Beach in Ulcinj Municipality, Montenegro

Velika Plaža (Plazhi i Madh; (Montenegrin Cyrillic: Велика Плажа), /sh/;, lit. "Big Beach") is a beach in Ulcinj Municipality, Montenegro. It stretches from Port Milena in Ulcinj to the Bojana River, which separates it from Ada Bojana.

==Overview==
The sand beach's length is 12,000 meters (8 miles), one of the longest in Europe and the longest beach in Montenegro.
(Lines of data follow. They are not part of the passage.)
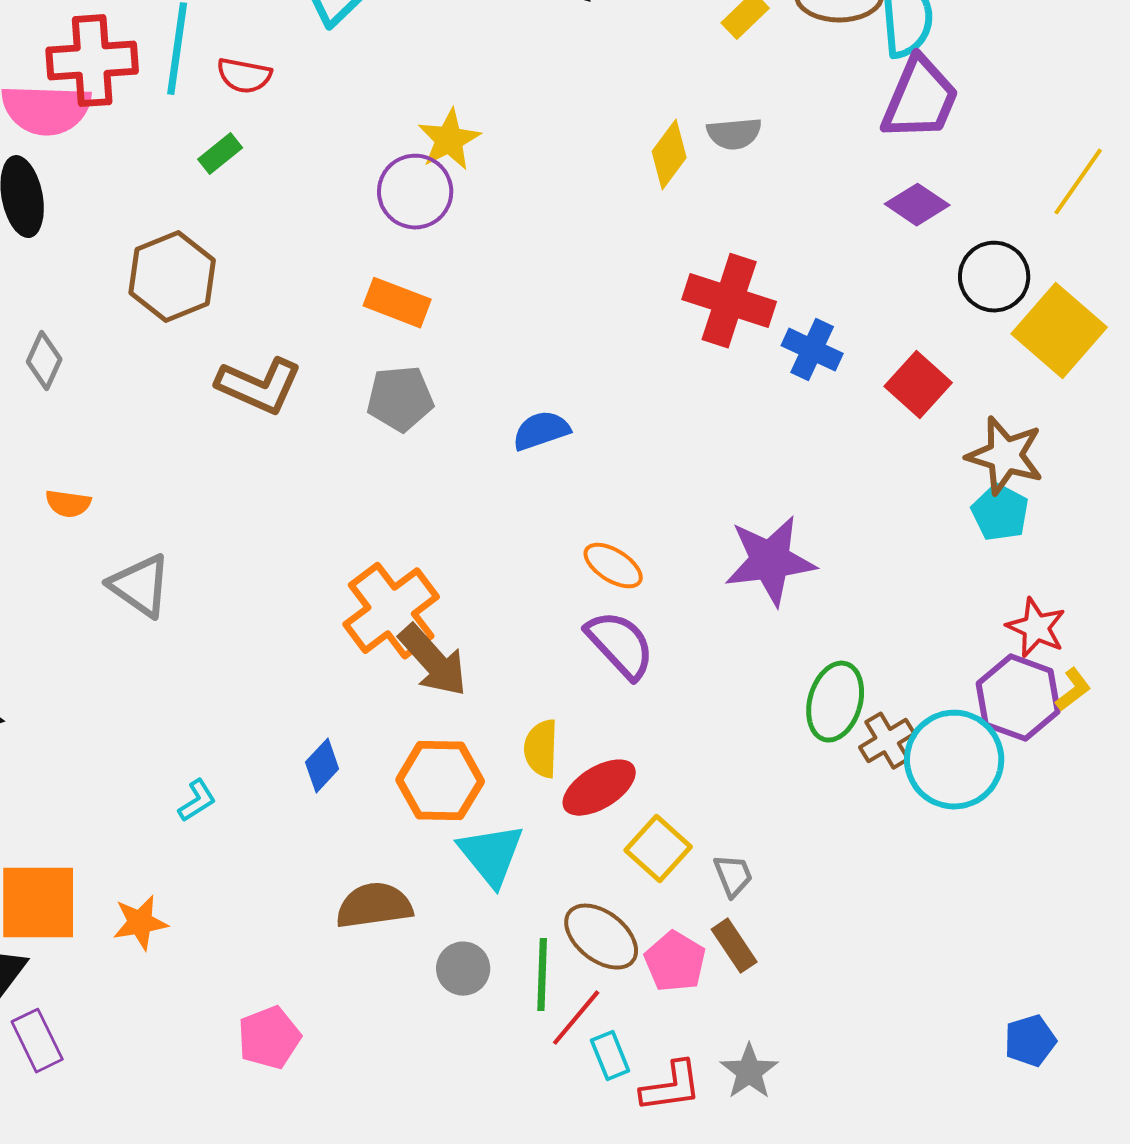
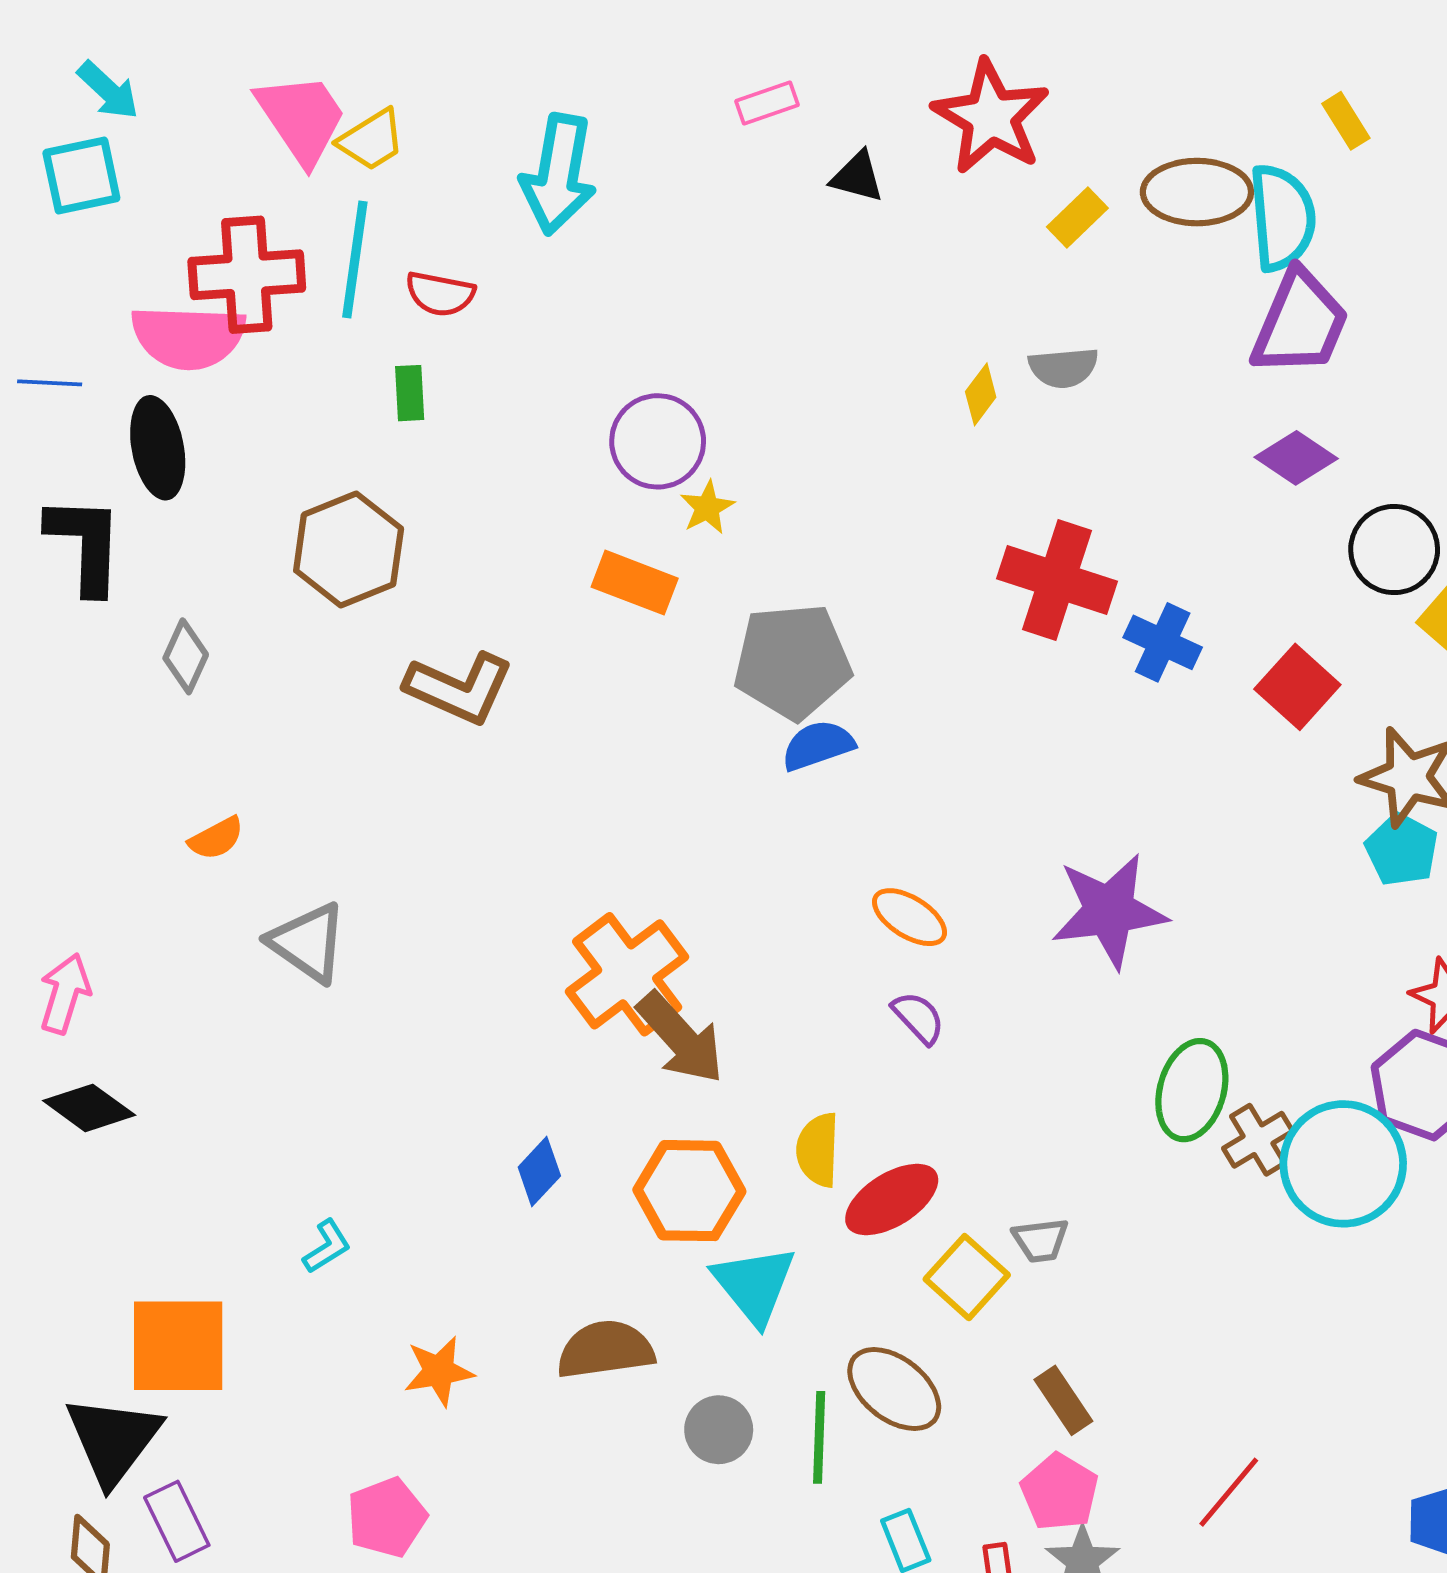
yellow star: (449, 140) -> (707, 508), moved, size x0.7
green rectangle: (220, 154) -> (410, 393), turned -54
yellow diamond: (669, 155) -> (981, 394), size x0.7
gray pentagon: (400, 399) -> (792, 661), moved, size x1.4
orange semicircle: (68, 504) -> (216, 838), turned -36
purple semicircle: (620, 645) -> (918, 1018), size x0.6
cyan L-shape: (197, 801) -> (327, 1247), moved
gray trapezoid: (733, 876) -> (1040, 1240), moved, turned 105
orange star: (140, 923) -> (439, 1371), moved
pink pentagon: (675, 962) -> (1060, 1492), moved
red line: (576, 1018) -> (1229, 1492), moved
pink pentagon: (269, 1038) -> (387, 1517), moved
The New York Times included Velika Plaža and Montenegro's South Coast (including Ada Bojana and Hotel Mediteran in a ranking of top travel destinations for 2010 - "Top Places to Go in 2010".

==Future development==
Velika Plaža is a natural asset of Montenegro that the government hopes to see developed as part of the country's tourism development strategy, albeit in an environmentally friendly manner. The vast hinterland of the beach is mostly undeveloped, so it is potentially the site of the biggest greenfield investment on the Montenegrin coast.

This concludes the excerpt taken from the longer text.